# großes problem mit steam :/



## EnergyCross (10. August 2011)

*großes problem mit steam :/*

hey leute, 


ich hab da ein problem mit steam, besser gesagt mit der email auf der steam läuft.

also:

ich musste aus privaten gründen meinen email acc löschen (web.de). weil das alles sehr schnell und hektisch gehen musste dachte ich überhaupt nicht an steam und sonstige spiele die auf die email laufen 

jetzt hat sich mein handy automatisch mit steam verbunden und dann kommt halt der steam-guard wegen dem code den man auf der email hat wenn man sich an einem anderen PC anmeldet. 
naja die email gibts nichtmehr, was kann ich da machen??


----------



## -Phoenix- (10. August 2011)

*AW: großes problem mit steam :/*

Moin

kannst du nicht einfach über Steam deine E-Mail Addresse ändern?  Oder brauchst du am Pc auch schon den Steam-Guard code? 
Sonst musst du dich mal an den Steam Support wenden.

lg.


----------



## HAWX (10. August 2011)

-Phoenix- schrieb:
			
		

> Moin
> 
> kannst du nicht einfach über Steam deine E-Mail Addresse ändern?  Oder brauchst du am Pc auch schon den Steam-Guard code?
> Sonst musst du dich mal an den Steam Support wenden.
> ...



Normalerweise muss man bei Emailwechsel erstmal einen Bestätigungslink aktivieren.

@TE Ich würde mich da auch an den Support wenden.


----------



## TerrorPuschel (10. August 2011)

*AW: großes problem mit steam :/*

Wie die anderen beiden schon sagten.
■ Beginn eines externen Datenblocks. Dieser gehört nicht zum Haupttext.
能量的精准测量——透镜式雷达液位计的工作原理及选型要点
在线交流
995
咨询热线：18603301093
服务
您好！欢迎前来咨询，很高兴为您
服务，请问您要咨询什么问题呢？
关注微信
Wende dich an den Steam-Support.

Ich hatte das selbe Problem und es wurde problemlos von Steam gelöst


----------



## Torsley (10. August 2011)

*AW: großes problem mit steam :/*

der support wird als beweis halt fotos deiner spiele + serials verlangen. denke mal sollte kein problem sein wenn du die spiele nachweisen kannst.


----------



## EnergyCross (10. August 2011)

*AW: großes problem mit steam :/*

alles klar, werde mich dann an den support wenden 




Torsley schrieb:


> der support wird als beweis halt fotos deiner spiele + serials verlangen. denke mal sollte kein problem sein wenn du die spiele nachweisen kannst.
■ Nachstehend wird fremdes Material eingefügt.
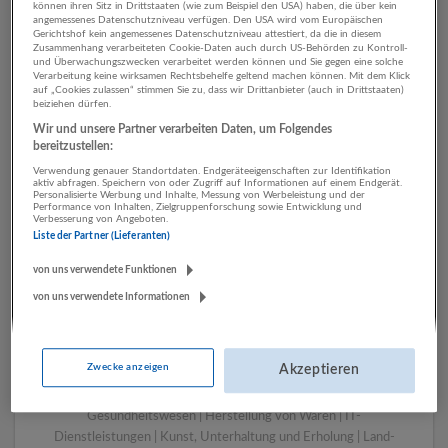
können ihren Sitz in Drittstaaten (wie zum Beispiel den USA) haben, die über kein
angemessenes Datenschutzniveau verfügen. Den USA wird vom Europäischen
Gerichtshof kein angemessenes Datenschutzniveau attestiert, da die in diesem
Zusammenhang verarbeiteten Cookie-Daten auch durch US-Behörden zu Kontroll-
1 Marketing, Kommunikation,
und Überwachungszwecken verarbeitet werden können und Sie gegen eine solche
Verarbeitung keine wirksamen Rechtsbehelfe geltend machen können. Mit dem Klick
PR Herstellung von Waren
auf „Cookies zulassen“ stimmen Sie zu, dass wir Drittanbieter (auch in Drittstaaten)
beiziehen dürfen.
Unternehmen
Wir und unsere Partner verarbeiten Daten, um Folgendes
bereitzustellen:
Verwendung genauer Standortdaten. Endgeräteeigenschaften zur Identifikation
aktiv abfragen. Speichern von oder Zugriff auf Informationen auf einem Endgerät.
Personalisierte Werbung und Inhalte, Messung von Werbeleistung und der
Performance von Inhalten, Zielgruppenforschung sowie Entwicklung und
Verbesserung von Angeboten.
Liste der Partner (Lieferanten)
von uns verwendete Funktionen
von uns verwendete Informationen
LUGSTEIN CONSULTING
Bergheim bei Salzburg
Zwecke anzeigen
Akzeptieren
Bau | Beherbergung und Gastronomie | Einzelhandel |
Energieversorgung | Finanz- und Versicherungsleistungen |
Gesundheitswesen | Herstellung von Waren | IT-
Dienstleistungen | Kunst, Unterhaltung und Erholung | Land-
wie meinst du das mit fotos? ich komm ja nichmal mehr in meinen steam acc rein damit ich was holen kann


----------



## HAWX (10. August 2011)

Ein Bild von dem Retailcode eines Steamgames


----------



## EnergyCross (10. August 2011)

*AW: großes problem mit steam :/*

und woher soll ich das herzaubern?


----------



## Starless (10. August 2011)

*AW: großes problem mit steam :/*

Die zauberst du (solang nicht Digital erworben) aus deinem Regal und deiner Digicam.


----------



## EnergyCross (10. August 2011)

Digital erworben >.<


----------



## iRaptor (11. August 2011)

*AW: großes problem mit steam :/*

Bankauszug wo draufsteht das Geld von Steam abgebucht wurde...


----------



## EnergyCross (11. August 2011)

iRaptor schrieb:
			
		

> Bankauszug wo draufsteht das Geld von Steam abgebucht wurde...



Nice idea 
Online bankin FTW 

Hoffe das klappt alles


----------



## EnergyCross (12. August 2011)

*AW: großes problem mit steam :/*

 

super schneller support, hab ich ehrlich gesagt nicht erwartet (für deutschen steam support) 

sie wollten paar daten bezüglich bank und so, innerhalb von 10 min hatte ich meinen acc wieder auf einer neuen email laufen!


----------